Work required:
Every record below should be repeated exactly, with the pictures left out.

Segment Start: Extracted records

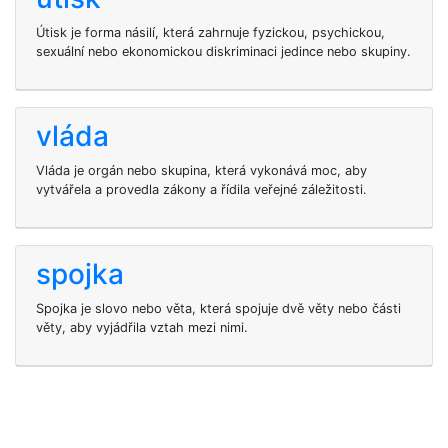
Útisk je forma násilí, která zahrnuje fyzickou, psychickou,
sexuální nebo ekonomickou diskriminaci jedince nebo skupiny.
vláda
Vláda je orgán nebo skupina, která vykonává moc, aby
vytvářela a provedla zákony a řídila veřejné záležitosti.
spojka
Spojka je slovo nebo věta, která spojuje dvě věty nebo části
věty, aby vyjádřila vztah mezi nimi.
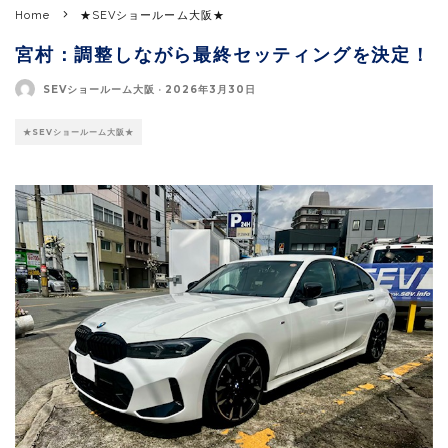
Home
★SEVショールーム大阪★
宮村：調整しながら最終セッティングを決定！
SEVショールーム大阪
·
2026年3月30日
★SEVショールーム大阪★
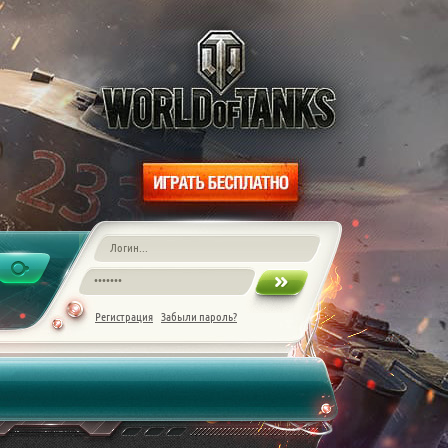
Регистрация
Забыли пароль?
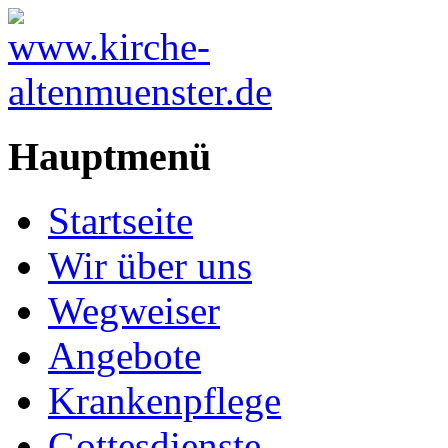
Hauptmenü
Startseite
Wir über uns
Wegweiser
Angebote
Krankenpflege
Gottesdienste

Segment End: Extracted records

Your solution:
Útisk je forma násilí, která zahrnuje fyzickou, psychickou,
sexuální nebo ekonomickou diskriminaci jedince nebo skupiny.
vláda
Vláda je orgán nebo skupina, která vykonává moc, aby
vytvářela a provedla zákony a řídila veřejné záležitosti.
spojka
Spojka je slovo nebo věta, která spojuje dvě věty nebo části
věty, aby vyjádřila vztah mezi nimi.
Home
★SEVショールーム大阪★
宮村：調整しながら最終セッティングを決定！
SEVショールーム大阪
·
2026年3月30日
★SEVショールーム大阪★
Регистрация
Забыли пароль?
Hauptmenü
Startseite
Wir über uns
Wegweiser
Angebote
Krankenpflege
Gottesdienste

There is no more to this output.